The national average for a gallon of regular gasoline hit $3.48 on Monday, according to AAA, up nearly 50 cents in a single week and 58 cents from a month ago. As of Tuesday, the AAA average tracked by The Washington Times had climbed to $3.50, with oil prices for West Texas Intermediate crude and Brent hovering near $90 per barrel after briefly surging past $100 earlier in the week.
The speed of the increase is striking. Before the conflict escalated, the national average had remained below $3.00 for thirteen consecutive weeks, a stretch not seen since 2021. In his State of the Union address just last month, Mr. Trump claimed gas was “below $2.30 a gallon in most states,” framing low pump prices as one of his administration’s signature achievements heading into November’s midterm elections.
“Gasoline, which reached a peak of over $6 a gallon in some states under my predecessor — it was, quite honestly, a disaster — is now below $2.30 a gallon in most states, and in some places $1.99 a gallon,” Mr. Trump said in the address.
That message is now difficult to sustain. When asked about surging prices in a Sunday interview with ABC News, Mr. Trump dismissed the increases as “a little glitch,” saying: “I think it’s fine. It’s a little glitch. We had to take this detour.” On Truth Social, he has argued that short-term oil price spikes are a small price to pay for national security.
Inside the administration, the reaction has been less relaxed. Senior Trump aides had anticipated a brief surge in oil prices when the Iran campaign began, but the size and persistence of the market reaction caught them off guard, prompting alarm over the potential political fallout. Officials have been drawing up options ranging from easing Jones Act restrictions to deploying the Strategic Petroleum Reserve, a tool the administration had firmly ruled out just days earlier.

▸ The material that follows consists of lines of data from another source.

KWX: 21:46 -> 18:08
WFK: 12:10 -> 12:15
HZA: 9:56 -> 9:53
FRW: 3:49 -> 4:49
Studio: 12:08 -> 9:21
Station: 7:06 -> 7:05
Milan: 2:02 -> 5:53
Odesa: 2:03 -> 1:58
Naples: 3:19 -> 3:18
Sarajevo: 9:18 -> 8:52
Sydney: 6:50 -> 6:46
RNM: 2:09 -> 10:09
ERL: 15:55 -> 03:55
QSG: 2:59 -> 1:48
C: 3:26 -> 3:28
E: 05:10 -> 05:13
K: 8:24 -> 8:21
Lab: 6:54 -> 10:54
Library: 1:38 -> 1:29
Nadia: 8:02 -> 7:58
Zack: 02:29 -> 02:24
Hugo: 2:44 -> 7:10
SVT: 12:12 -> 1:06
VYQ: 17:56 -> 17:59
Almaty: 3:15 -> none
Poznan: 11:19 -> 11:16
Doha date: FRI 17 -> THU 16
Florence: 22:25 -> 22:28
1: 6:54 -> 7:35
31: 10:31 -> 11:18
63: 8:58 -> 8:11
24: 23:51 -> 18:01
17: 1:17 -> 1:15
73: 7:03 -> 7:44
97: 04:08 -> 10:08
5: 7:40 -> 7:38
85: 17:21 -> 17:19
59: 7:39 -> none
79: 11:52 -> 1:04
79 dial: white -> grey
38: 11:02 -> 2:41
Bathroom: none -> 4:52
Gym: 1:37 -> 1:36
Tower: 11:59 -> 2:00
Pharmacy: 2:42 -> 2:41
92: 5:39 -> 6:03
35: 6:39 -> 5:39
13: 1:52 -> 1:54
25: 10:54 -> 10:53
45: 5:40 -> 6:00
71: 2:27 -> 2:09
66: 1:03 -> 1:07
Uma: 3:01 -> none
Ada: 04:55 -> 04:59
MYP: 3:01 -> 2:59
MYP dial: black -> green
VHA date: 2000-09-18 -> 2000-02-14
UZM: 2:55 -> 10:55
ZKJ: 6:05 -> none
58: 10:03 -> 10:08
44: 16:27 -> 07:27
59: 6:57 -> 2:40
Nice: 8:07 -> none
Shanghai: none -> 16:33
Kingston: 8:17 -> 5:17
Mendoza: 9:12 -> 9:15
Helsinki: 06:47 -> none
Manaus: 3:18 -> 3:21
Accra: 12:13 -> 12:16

The political math is straightforward and uncomfortable. Low gas prices had been planned as a central pillar of the GOP’s midterm message, one that Energy Secretary Chris Wright literally pumped gas to underscore. That message is now competing with prices that analysts warn could approach $4 per gallon nationally if the conflict drags on.
“It’s one thing if you go from $3 to $3.25,” Mark Zandi, chief economist at Moody’s Analytics, told CNN. “But if you go from $3 to $4, then that undermines confidence completely.”
The damage is already registering in battleground states. Three of the four biggest weekly diesel price jumps have hit key Senate races — Texas, North Carolina and Georgia each saw diesel costs climb by more than $1 per gallon in the past week, according to GasBuddy’s Patrick De Haan. Democrats are pressing the advantage. Senate Minority Leader Chuck Schumer has called on Mr. Trump to tap the Strategic Petroleum Reserve, arguing that “American families are suffering from higher prices as the effects of Trump’s reckless war become pain at the gas pump.”
Republicans, for their part, are hoping brevity saves them. “A small, short spike — even if it happens — won’t be an issue,” said Matt Gorman, a veteran Republican political operative, according to NBC News. A second GOP operative working on midterm campaigns was more candid: “If it sustains at all, it’s really bad.”
That anxiety is compounded by the broader economic backdrop. A recent NBC News poll found just 36% of registered voters approved of Trump’s handling of inflation and the cost of living, while 54% disapproved of his management of the Iran situation. A Pew Research survey conducted before the strikes found 68% of respondents were very or somewhat concerned about gas prices — a level of anxiety that predates the current spike.
Gas prices carry an outsize political weight that other cost-of-living measures don’t. “The price of milk is not on a sign outside of grocery stores,” Jon Krosnick, a Stanford political science professor, told Axios. The spike also presents what Mr. Krosnick described as unusual “attributional clarity”: “It’s so clear what just happened.”
Aramco CEO Amin Nasser underscored Tuesday that the economic stakes extend well beyond the U.S. political calendar. Addressing investors on an earnings call, he said oil disruptions from the Middle East fighting set off a “drastic domino effect” impacting shipping and other industries. “There will be catastrophic consequences for the world’s oil market,” Mr. Nasser said. “The longer the disruption goes on and the more drastic the consequences for the global economy.”
Global spare capacity, he noted, is “mostly concentrated in this region,” making resumed shipping through the Strait of Hormuz, in his words, “absolutely critical.”